Villaraigosa is no stranger to political ambition—and its attendant disappointments. He describes his first, unsuccessful attempt at capturing City Hall in 2001 as "audacious." Certainly, a presidential run would be no less so. Fast changing demographics may be his entree into the 2016 conversation, but he is well aware they cannot be the rationale for a candidacy.
"When I ran in 2001, everyone said, 'Antonio, you are going to be mayor one day, why run now?'" Advisers told him the Latino slice of the electorate would not be large enough to deliver him a victory until 2017.
"I said, 'What?' and I just went after everybody. The Latinos said I wasn't Latino enough and not running a Latino campaign," he said. He doesn't see the Latino vote as a monolithic bloc, but he's also never been the only Latino in a race. "Every race I've had, I've always had Latinos in the race. It's interesting."
As with most politicians from outside Washington, D.C., eager to play up centrist credentials, Villaraigosa tends to portray himself as a problem solver.
"I want to be part of a discussion about what I call the radical middle that says the way for us to forge ahead is to move ahead, and you can only do that by taking the best of both views and forge a consensus based on results and putting the nation first," he said.
One example is his stance on the deficit and debt reduction plan put forth by the bipartisan Simpson-Bowles Commission. Democratic Party leaders, including Obama, never fully embraced the commission's 2010 plan, for fear of alienating key constituents over entitlement reforms. Were Villaraigosa in Congress with a chance to vote on Simpson-Bowles, he would support it. "Absolutely," he said, without hesitation. (Paging Nancy Pelosi.)
He also casts a critical eye toward teachers unions.
"I think there are teachers unions around the country realizing they want to improve standards of the profession, improve the quality of their profession, and ultimately attract the best and the brightest to their profession. The vast majority of teachers are dedicated and committed, but I do believe some of our teachers unions, while not the biggest problem, are the most powerful defenders of a broken system." (Paging Randi Weingarten.)
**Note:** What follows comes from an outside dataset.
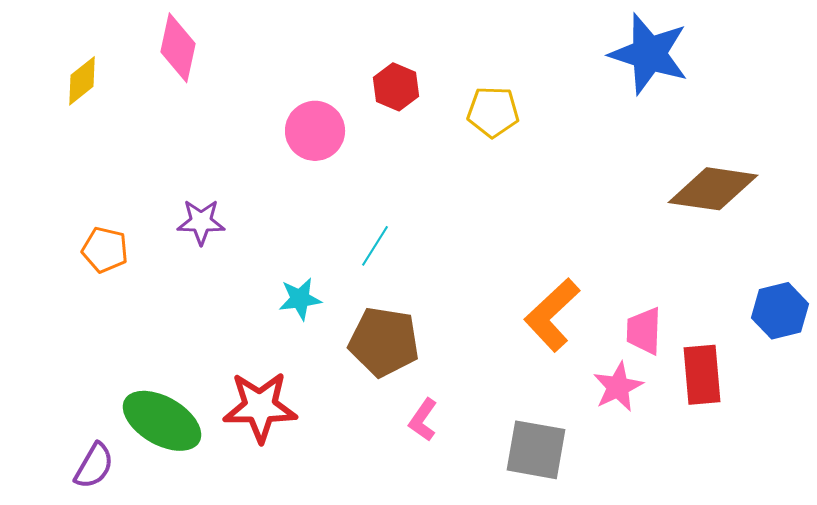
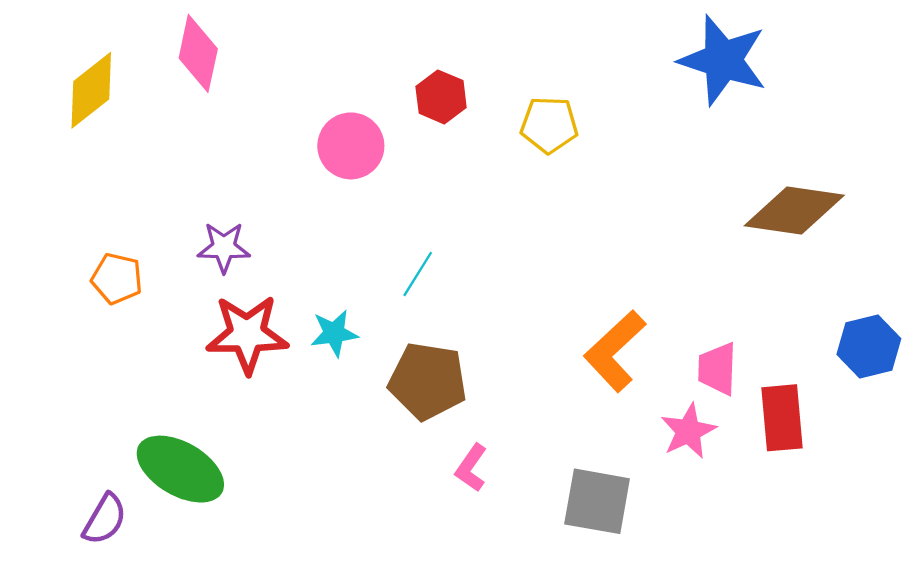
yellow diamond: (82, 81) -> (91, 90), size x1.4
red star: (260, 407) -> (247, 334), moved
To be sure, this former Southern California ACLU president who has fought against the death penalty and for same sex marriage equality since 1994 will have plenty of data points to share with potential liberal Democratic supporters in Iowa and New Hampshire should he choose to take the plunge.
And he saves his strongest criticism for the Republicans, specifically on immigration.
"For some time I've said this issue of comprehensive immigration reform is not just an issue about immigration or human rights or civil rights, it's about our economy. You take 11 million people from out of the dark and into the light, the think tanks have surmised that you are talking about trillions of dollars infusion into the economy," he said before launching the political attack.
"The far rightward tilt of the Republican Party has marginalized them with Latinos, with women, with African Americans in a way that if they don't change, if they don't move to the center, it will make them the Whig Party of the next millennium," Villaraigosa said.
The mayor has time to sort out his plans for future elected office, be it in Sacramento or Washington. But thinking about that future has already begun.
"I'm not sure the way I've taken on the left and the right is going to endear me in a primary, but I'll be 60 in January. I've been doing this for a while. I don't want to do this if we're not going to be bold and transformative. I just don't want to do it. I'm really comfortable in my skin right now," he said.